I’ve been thinking about the Gary Marcus/Elon Musk AGI challenge. As you may know, Elon Musk casually tweeted that he expected to see AGI in 2029. Gary Musk decided to take him seriously and bet him $100,000 that it wouldn’t happen. He specified five criteria in an open letter, stating that if some AI instance satisfied three of the five, Musk wins, otherwise Marcus wins. Others joined Marcus in the bet, bringing his side to $500,000, and Kevin Kelley offered to host the bet at Long Bets. Musk has yet to respond. But Metaculus has established betting markets for the tasks Marcus has specified.

The first two tasks

I want to consider the first two of the five criteria Marcus has established:

In 2029, AI will not be able to watch a movie and tell you accurately what is going on (what I called the comprehension challenge in The New Yorker, in 2014). Who are the characters? What are their conflicts and motivations? etc.
In 2029, AI will not be able to read a novel and reliably answer questions about plot, character, conflicts, motivations, etc. Key will be going beyond the literal text, as Davis and I explain in Rebooting AI.

Here’s what Marcus said about the first one in his New Yorker article:

... allow me to propose a Turing Test for the twenty-first century: build a computer program that can watch any arbitrary TV program or YouTube video and answer questions about its content—“Why did Russia invade Crimea?” or “Why did Walter White consider taking a hit out on Jessie?”

What would be considered acceptable answers to those questions?

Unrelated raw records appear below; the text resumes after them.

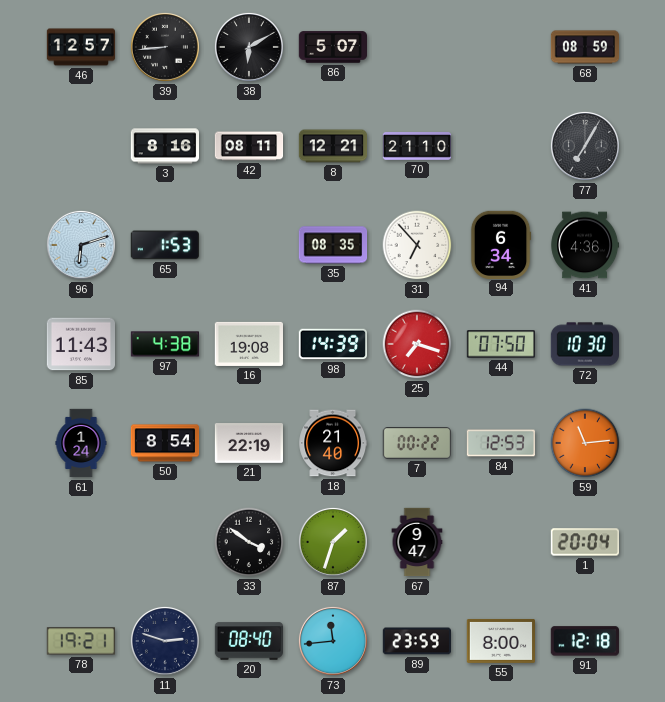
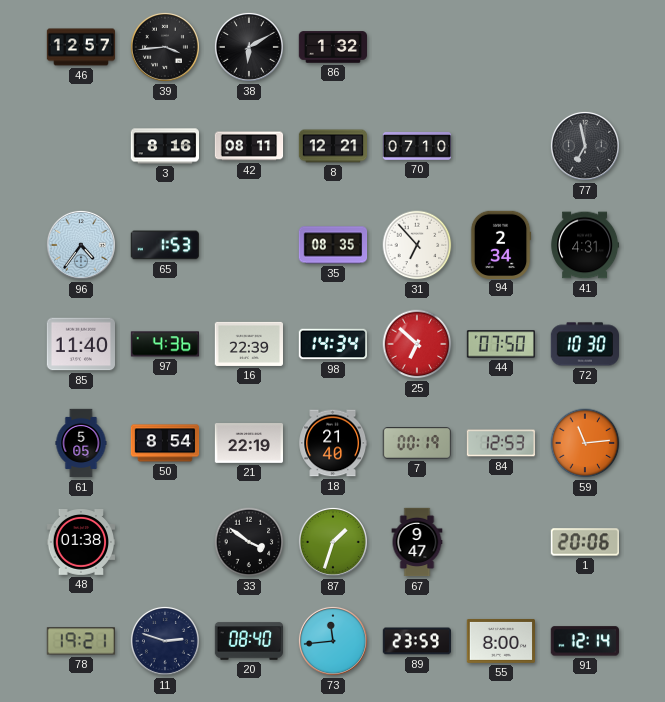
39: 8:44 -> 3:44
86: 5:07 -> 1:32
68: 08:59 -> none
70: 21:10 -> 07:10
77: 7:05 -> 6:58
96: 6:12 -> 4:36
94: 6:34 -> 2:34
41: 4:36 -> 4:31
85: 11:43 -> 11:40
97: 4:38 -> 4:36
16: 19:08 -> 22:39
98: 14:39 -> 14:34
25: 7:18 -> 6:52
61: 1:24 -> 5:05
7: 00:22 -> 00:19
48: none -> 01:38
1: 20:04 -> 20:06
91: 12:18 -> 12:14
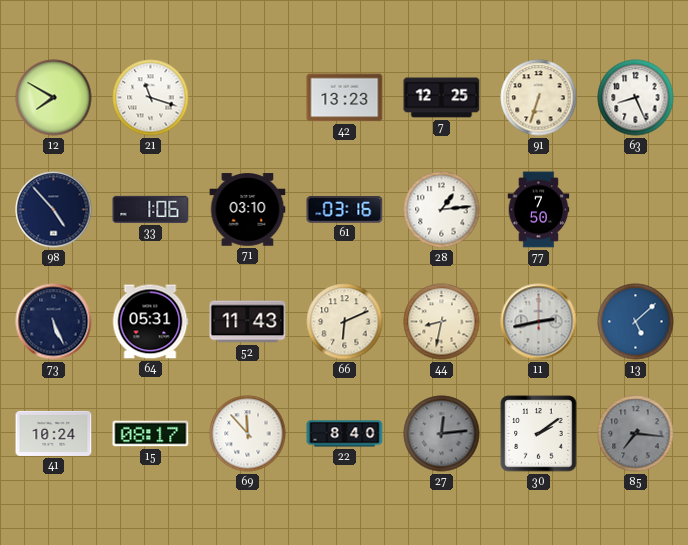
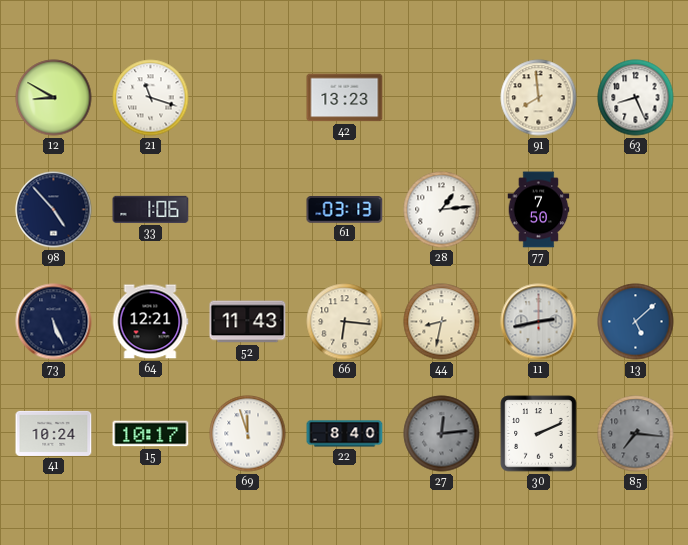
12: 7:50 -> 8:50
7: 12:25 -> none
91: 6:33 -> 7:59
71: 03:10 -> none
61: 03:16 -> 03:13
64: 05:31 -> 12:21
66: 6:11 -> 6:16
15: 08:17 -> 10:17
69: 11:53 -> 11:57
30: 2:09 -> 2:11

Though I watched Breaking Bad, it was so long ago that I haven’t the foggiest idea about that second question. But, when you consider the range of discussion about Russia’s reasons for the current invasion of Ukraine, I think we need consider a range of answers as being valid. Moreover, I think that issue needs to be carefully explored prior to the holding the contest.

I note that I have read movie reviews written by professional critics where the critic makes a mistake or mistakes about what happened in the film. I don’t know how reviewing is done these days when DVDs and streaming media can easily be made available to critics, but there was a time when the critic saw the film once and had to write the review based on that single viewing. Simply producing and accurate report of what happened based on a single viewing is not easy. Furthermore, I’ve read many plot summaries in Wikipedia and other places that are problematic; they get things wrong or are confusing. Writing decent plot summaries is not easy.

Thus when Marcus says, “Key will be going beyond the literal text,” I appreciate that. I’m trained as a literary critic and have done quite a bit of it. But 1) I think he underestimates how tricky it is simply to get “the literal text” right, and 2) I’m not sure he appreciates just how tricky that is, distinguishing between the “literal” text and all that other ‘deeper’ stuff.

More or less off the top of my head, I think that, prior to the contest, a panel of experts, let’s say three to five, needs to identify the movie to be used and come up with the questions that will be asked and to explore the range of acceptable answers. They might even show the movie to a sample of humans and put the questions to them to see how they answer them.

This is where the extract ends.